= WORK REQUEST =
In the records that follow, count each line where the string "vida" occurs. Provide the total and no other text.

= ENTRIES SUPPLIED =
----
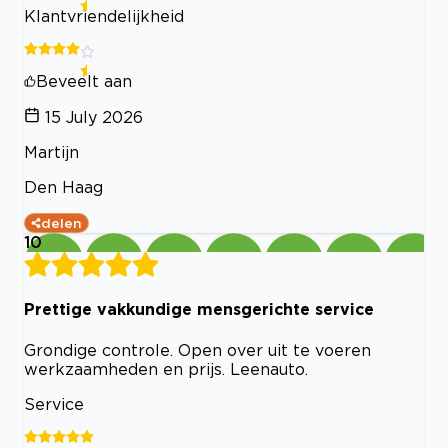
Klantvriendelijkheid
Beveelt aan
15 July 2026
Martijn
Den Haag
delen
10
Prettige vakkundige mensgerichte service
Grondige controle. Open over uit te voeren
werkzaamheden en prijs. Leenauto.
Service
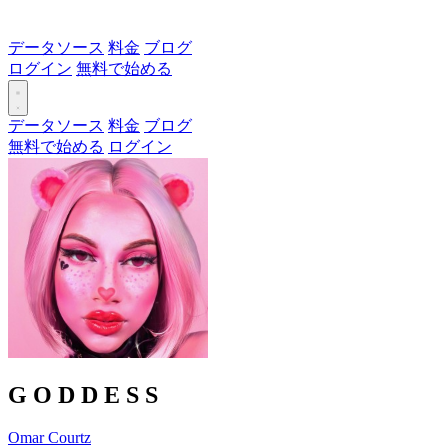
データソース
料金
ブログ
ログイン
無料で始める
データソース
料金
ブログ
無料で始める
ログイン
G O D D E S S
Omar Courtz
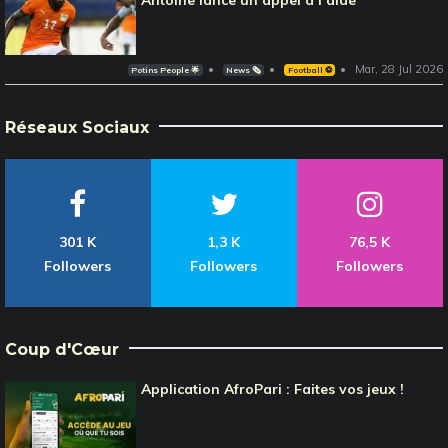
Antoine lance un appel à l’aide
Mar, 28 Jul 2026
Potins People 🌟
News 🗞️
Football ⚽️
Réseaux Sociaux
301 K
1,3 K
76,5 K
Followers
Followers
Followers
Coup d'Cœur
Application AfroPari : Faites vos jeux !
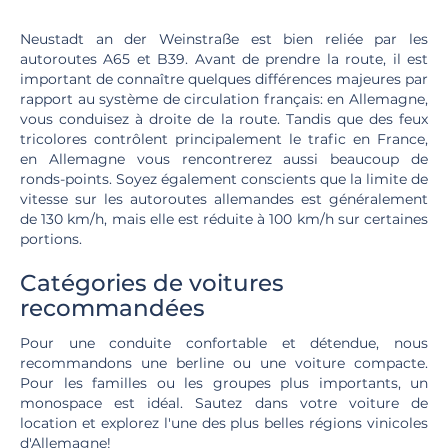
Neustadt an der Weinstraße est bien reliée par les
autoroutes A65 et B39. Avant de prendre la route, il est
important de connaître quelques différences majeures par
rapport au système de circulation français: en Allemagne,
vous conduisez à droite de la route. Tandis que des feux
tricolores contrôlent principalement le trafic en France,
en Allemagne vous rencontrerez aussi beaucoup de
ronds-points. Soyez également conscients que la limite de
vitesse sur les autoroutes allemandes est généralement
de 130 km/h, mais elle est réduite à 100 km/h sur certaines
portions.
Catégories de voitures
recommandées
Pour une conduite confortable et détendue, nous
recommandons une berline ou une voiture compacte.
Pour les familles ou les groupes plus importants, un
monospace est idéal. Sautez dans votre voiture de
location et explorez l'une des plus belles régions vinicoles
d'Allemagne!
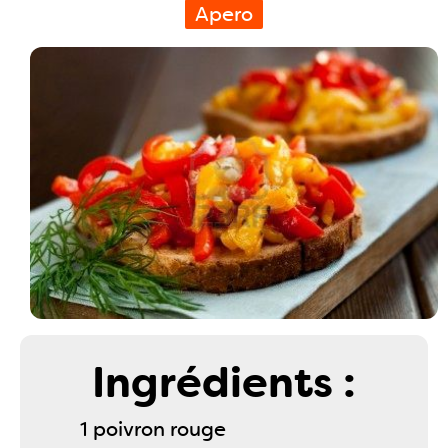
Apero
Ingrédients :
1 poivron rouge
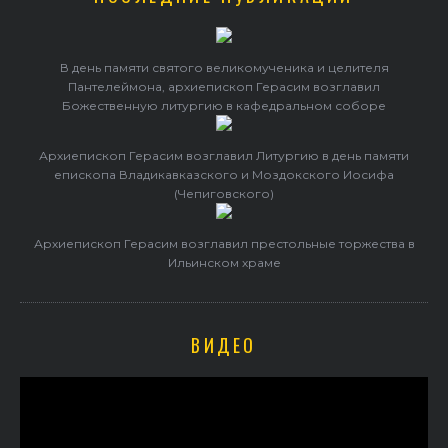
В день памяти святого великомученика и целителя
Пантелеймона, архиепископ Герасим возглавил
Божественную литургию в кафедральном соборе
Архиепископ Герасим возглавил Литургию в день памяти
епископа Владикавказского и Моздокского Иосифа
(Чепиговского)
Архиепископ Герасим возглавил престольные торжества в
Ильинском храме
ВИДЕО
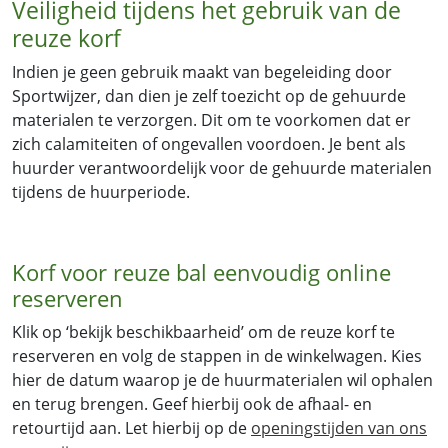
Veiligheid tijdens het gebruik van de
reuze korf
Indien je geen gebruik maakt van begeleiding door
Sportwijzer, dan dien je zelf toezicht op de gehuurde
materialen te verzorgen. Dit om te voorkomen dat er
zich calamiteiten of ongevallen voordoen. Je bent als
huurder verantwoordelijk voor de gehuurde materialen
tijdens de huurperiode.
Korf voor reuze bal eenvoudig online
reserveren
Klik op ‘bekijk beschikbaarheid’ om de reuze korf te
reserveren en volg de stappen in de winkelwagen. Kies
hier de datum waarop je de huurmaterialen wil ophalen
en terug brengen. Geef hierbij ook de afhaal- en
retourtijd aan. Let hierbij op de
openingstijden van ons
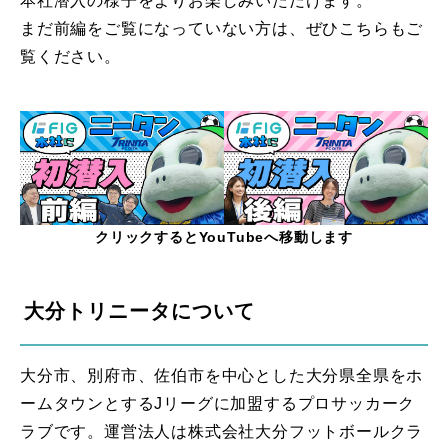
本社潜入の様子をよりお楽しみいただけます。
まだ前編をご覧になっていない方は、ぜひこちらもご
覧ください。
クリックするとYouTubeへ移動します
大分トリニータについて
大分市、別府市、佐伯市を中心とした大分県全県をホ
ームタウンとするJリーグに加盟するプロサッカーク
ラブです。運営法人は株式会社大分フットボールクラ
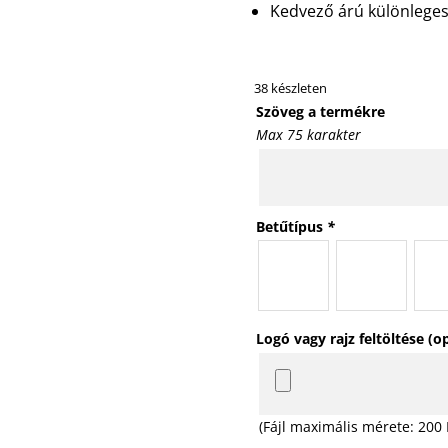
Kedvező árú különleges
38 készleten
Szöveg a termékre
Max 75 karakter
Betűtípus
*
Logó vagy rajz feltöltése (o
(Fájl maximális mérete: 200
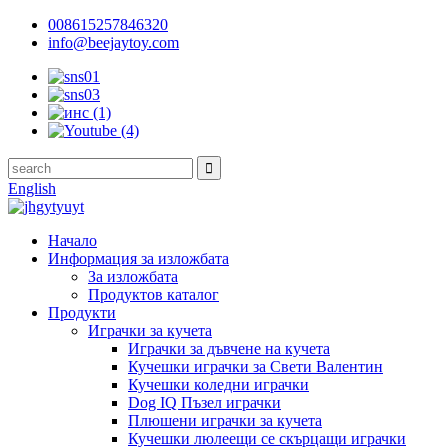
008615257846320
info@beejaytoy.com
English
Начало
Информация за изложбата
За изложбата
Продуктов каталог
Продукти
Играчки за кучета
Играчки за дъвчене на кучета
Кучешки играчки за Свети Валентин
Кучешки коледни играчки
Dog IQ Пъзел играчки
Плюшени играчки за кучета
Кучешки люлеещи се скърцащи играчки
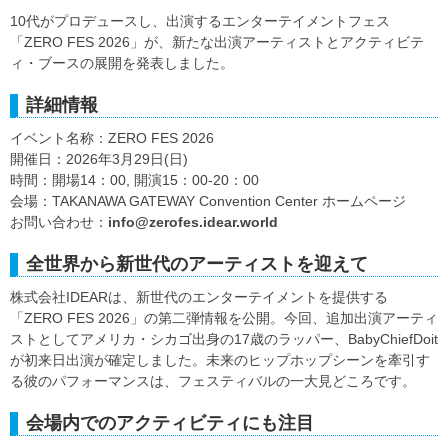
10代がプロデュースし、出演するエンターテイメントフェス
「ZERO FES 2026」が、新たな出演アーティストとアクティビテ
ィ・ブースの展開を発表しました。
詳細情報
イベント名称：ZERO FES 2026
開催日：2026年3月29日(日)
時間：開場14：00, 開演15：00-20：00
会場：TAKANAWA GATEWAY Convention Center ホームページ
お問い合わせ：
info@zerofes.idear.world
全世界から新世代のアーティストを迎えて
株式会社IDEARは、新世代のエンターテイメントを提供する
「ZERO FES 2026」の第二弾情報を公開。今回、追加出演アーティ
ストとしてアメリカ・シカゴ出身の17歳のラッパー、BabyChiefDoit
が初来日出演が確定しました。未来のヒップホップシーンを牽引す
る彼のパフォーマンスは、フェスティバルの一大見どころです。
会場内でのアクティビティにも注目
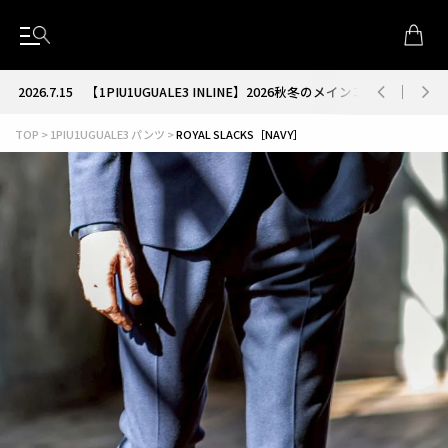
2026.7.15
【1PIU1UGUALE3 INLINE】2026秋冬のメインコレクション
TOP
1PIU1UGUALE3 パンツ
ROYAL SLACKS［NAVY］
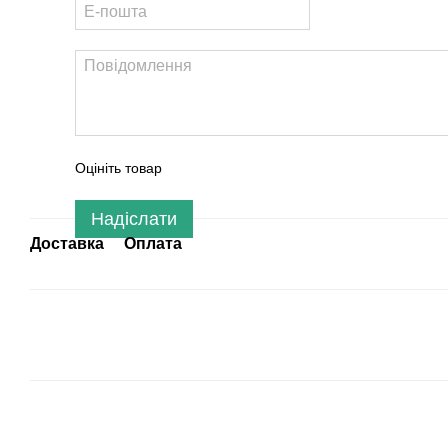
Оцініть товар
Надіслати
Доставка
Оплата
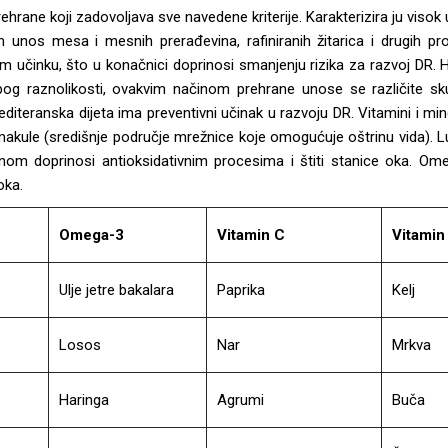
ehrane koji zadovoljava sve navedene kriterije. Karakterizira ju visok 
 unos mesa i mesnih prerađevina, rafiniranih žitarica i drugih pr
m učinku, što u konačnici doprinosi smanjenju rizika za razvoj DR. 
. Zbog raznolikosti, ovakvim načinom prehrane unose se različite s
iteranska dijeta ima preventivni učinak u razvoju DR. Vitamini i miner
akule (središnje područje mrežnice koje omogućuje oštrinu vida). Lut
om doprinosi antioksidativnim procesima i štiti stanice oka. Ome
oka.
Omega-3
Vitamin C
Vitamin
Ulje jetre bakalara
Paprika
Kelj
Losos
Nar
Mrkva
Haringa
Agrumi
Buča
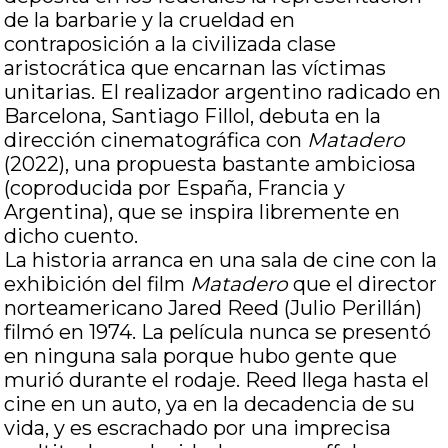
de la barbarie y la crueldad en
contraposición a la civilizada clase
aristocrática que encarnan las víctimas
unitarias. El realizador argentino radicado en
Barcelona, Santiago Fillol, debuta en la
dirección cinematográfica con
Matadero
(2022), una propuesta bastante ambiciosa
(coproducida por España, Francia y
Argentina), que se inspira libremente en
dicho cuento.
La historia arranca en una sala de cine con la
exhibición del film
Matadero
que el director
norteamericano Jared Reed (Julio Perillán)
filmó en 1974. La película nunca se presentó
en ninguna sala porque hubo gente que
murió durante el rodaje. Reed llega hasta el
cine en un auto, ya en la decadencia de su
vida, y es escrachado por una imprecisa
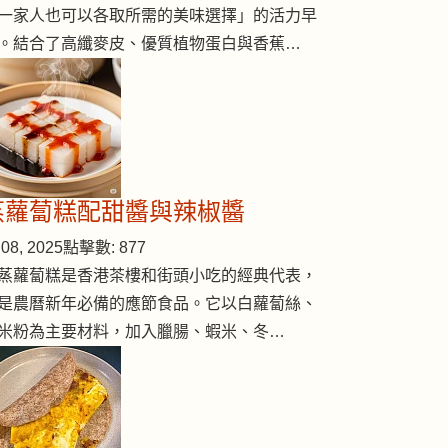
一家人也可以各取所需的美味選擇」的活力早
。結合了高纖麥皮、優質植物蛋白與香蕉…
蒸蘿蔔糕配甜醬與辣椒醬
08, 2025
點擊數: 877
蒸蘿蔔糕是香港茶樓和街頭小吃的經典代表，
是農曆新年必備的應節食品。它以白蘿蔔絲、
米粉為主要材料，加入臘腸、蝦米、冬…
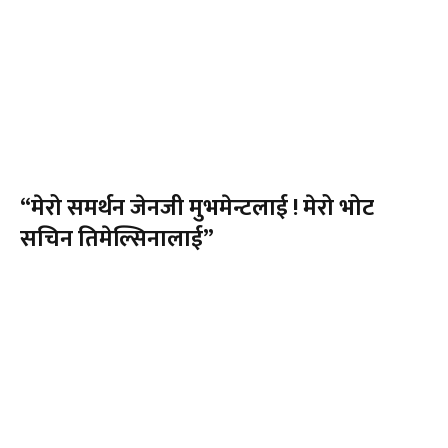
“मेरो समर्थन जेनजी मुभमेन्टलाई ! मेरो भोट
सचिन तिमेल्सिनालाई”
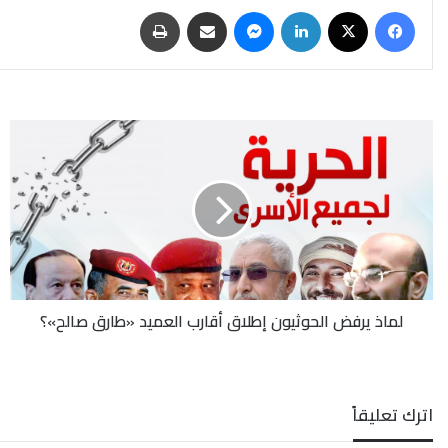
فيسبوك
‫X
لينكدإن
ماسنجر
مشاركة عبر البريد
طباعة
لماذ
يرفض
الحوثيون
إطلاق
أقارب
العميد
«طارق
صالح»؟
لماذ يرفض الحوثيون إطلاق أقارب العميد «طارق صالح»؟
اترك تعليقاً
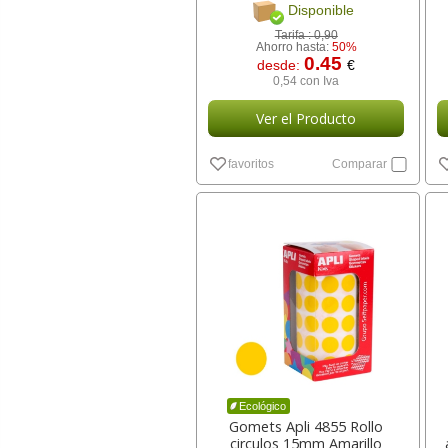
Disponible
Tarifa :
0,90
Ahorro hasta:
50%
0.45
desde:
€
0,54 con Iva
Ver el Producto
favoritos
Comparar
Ecológico
Gomets Apli 4855 Rollo
circulos 15mm Amarillo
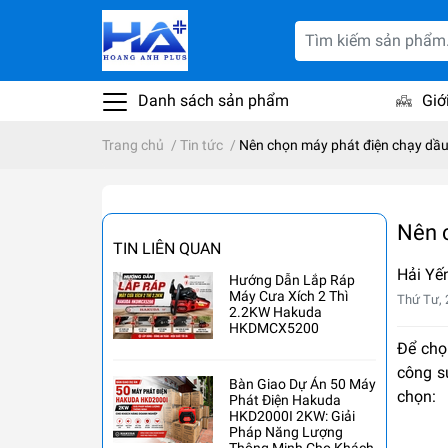
Danh sách sản phẩm
Giớ
Trang chủ
/
Tin tức
/
Nên chọn máy phát điện chạy dầ
Nên 
TIN LIÊN QUAN
Hải Yế
Hướng Dẫn Lắp Ráp
Máy Cưa Xích 2 Thì
Thứ Tư, 
2.2KW Hakuda
HKDMCX5200
Để ch
công su
Bàn Giao Dự Án 50 Máy
chọn:
Phát Điện Hakuda
HKD2000I 2KW: Giải
Pháp Năng Lượng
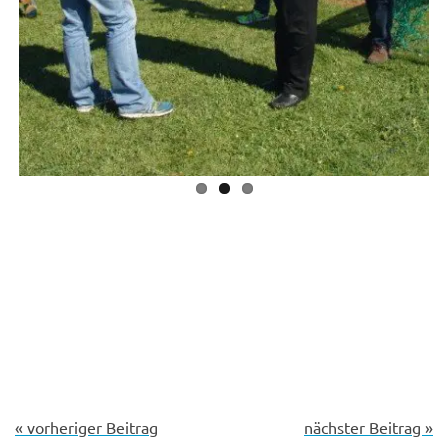
« vorheriger Beitrag
nächster Beitrag »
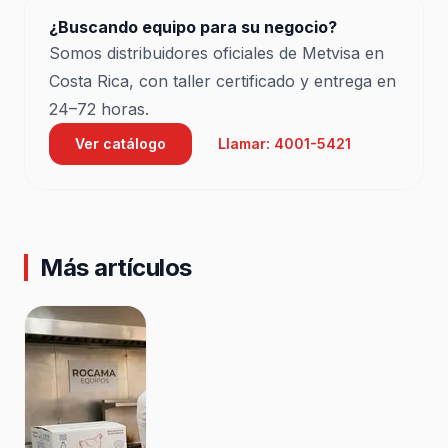
¿Buscando equipo para su negocio?
Somos distribuidores oficiales de Metvisa en
Costa Rica, con taller certificado y entrega en
24–72 horas.
Ver catálogo
Llamar: 4001-5421
Más artículos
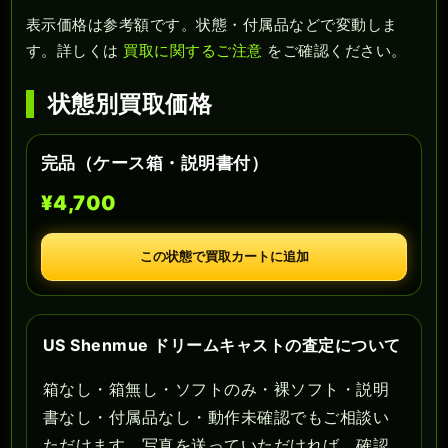
表示価格は参考額です。状態・付属品などで変動しま
す。詳しくは
買取に関するご注意
をご確認ください。
状態別買取価格
完品（ケース箱・説明書付）
¥4,700
この状態で買取カートに追加
US Shenmue ドリームキャストの査定について
箱なし・箱無し・ソフトのみ・裸ソフト・説明
書なし・付属品なし・動作未確認でもご相談い
ただけます。写真を送っていただければ、確認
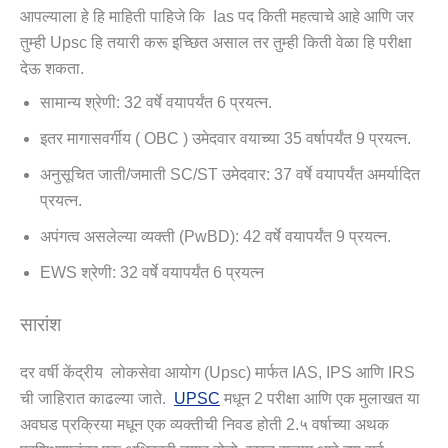
आपल्याला हे हि माहिती पाहिजे कि Ias पद किती महत्वाचे आहे आणि जर
तुम्ही Upsc हि तयारी करू इच्छित असाल तर तुम्ही किती वेळा हि परीक्षा
देऊ शकता.
सामान्य श्रेणी: 32 वर्षे वयापर्यंत 6 प्रयत्न.
इतर मागासवर्गीय ( OBC ) उमेदवार वयाच्या 35 वर्षापर्यंत 9 प्रयत्न.
अनुसूचित जाती/जमाती SC/ST उमेदवार: 37 वर्षे वयापर्यंत अमर्यादित
प्रयत्न.
अपंगत्व असलेल्या व्यक्ती (PwBD): 42 वर्षे वयापर्यंत 9 प्रयत्न.
EWS श्रेणी: 32 वर्षे वयापर्यंत 6 प्रयत्न
सारांश
दर वर्षी केंद्रीय लोकसेवा आयोग (upsc) मार्फत IAS, IPS आणि IRS
ची जाहिरात काढल्या जाते.
UPSC
मधून 2 परीक्षा आणि एक मुलाखत या
अवघड प्रक्रिया मधून एक व्यक्तीची निवड होती 2.५ वर्षाच्या अथक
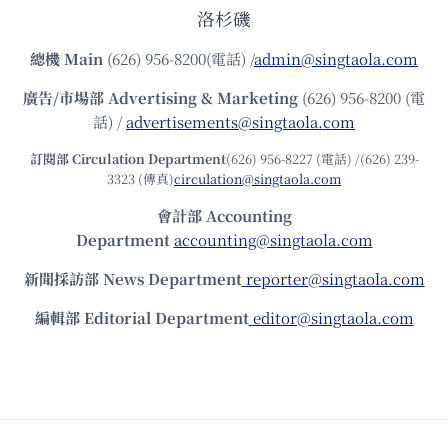
洛杉磯
總機
Main
(626) 956-8200(電話) /
admin@singtaola.com
廣告/市場部
Advertising & Marketing
(626) 956-8200 (電
話) /
advertisements@singtaola.com
訂閱部 Circulation Department
(626) 956-8227 (電話) /(626) 239-
3323 (傳真)
circulation@singtaola.com
會計部 Accounting
Department
accounting@singtaola.com
新聞採訪部 News Department
reporter@singtaola.com
編輯部 Editorial Department
editor@singtaola.com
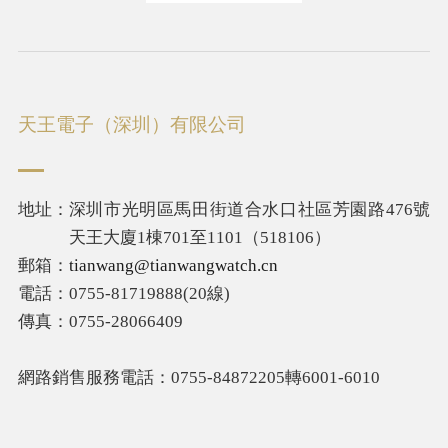
天王電子（深圳）有限公司
地址：
深圳市光明區馬田街道合水口社區芳園路476號
天王大廈1棟701至1101（518106）
郵箱：
tianwang@tianwangwatch.cn
電話：
0755-81719888(20線)
傳真：
0755-28066409
網路銷售服務電話：
0755-84872205轉6001-6010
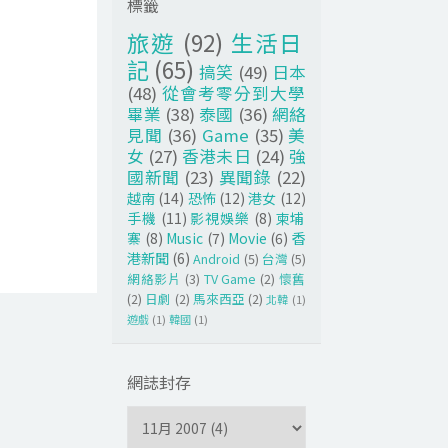
標籤
旅遊
(92)
生活日
記
(65)
搞笑
(49)
日本
(48)
從會考零分到大學
畢業
(38)
泰國
(36)
網絡
見聞
(36)
Game
(35)
美
女
(27)
香港未日
(24)
強
國新聞
(23)
異聞錄
(22)
越南
(14)
恐怖
(12)
港女
(12)
手機
(11)
影視娛樂
(8)
柬埔
寨
(8)
Music
(7)
Movie
(6)
香
港新聞
(6)
Android
(5)
台灣
(5)
網絡影片
(3)
TV Game
(2)
懷舊
(2)
日劇
(2)
馬來西亞
(2)
北韓
(1)
遊戲
(1)
韓國
(1)
網誌封存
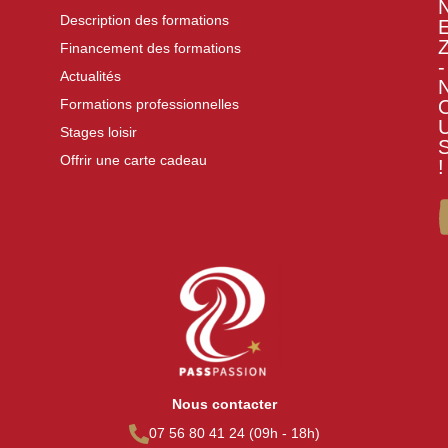
Description des formations
Financement des formations
-
Actualités
Formations professionnelles
Stages loisir
Offrir une carte cadeau
!
Nous contacter
07 56 80 41 24 (09h - 18h)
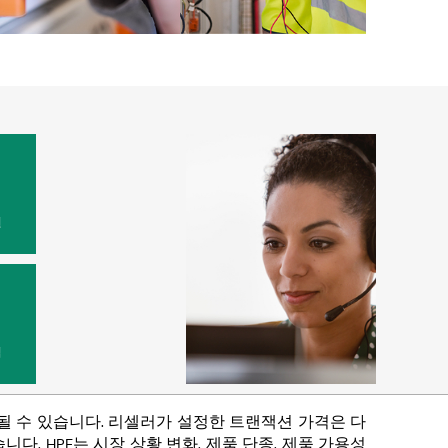
원
법
함될 수 있습니다. 리셀러가 설정한 트랜잭션 가격은 다
다. HPE는 시장 상황 변화, 제품 단종, 제품 가용성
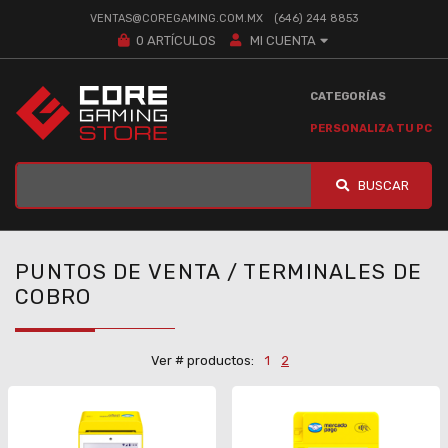
VENTAS@COREGAMING.COM.MX
(646) 244 8853
0
ARTÍCULOS
MI CUENTA
CATEGORÍAS
PERSONALIZA TU PC
BUSCAR
PUNTOS DE VENTA / TERMINALES DE
COBRO
Ver # productos:
1
2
----
= REPLY TO THE EXERCISE =
2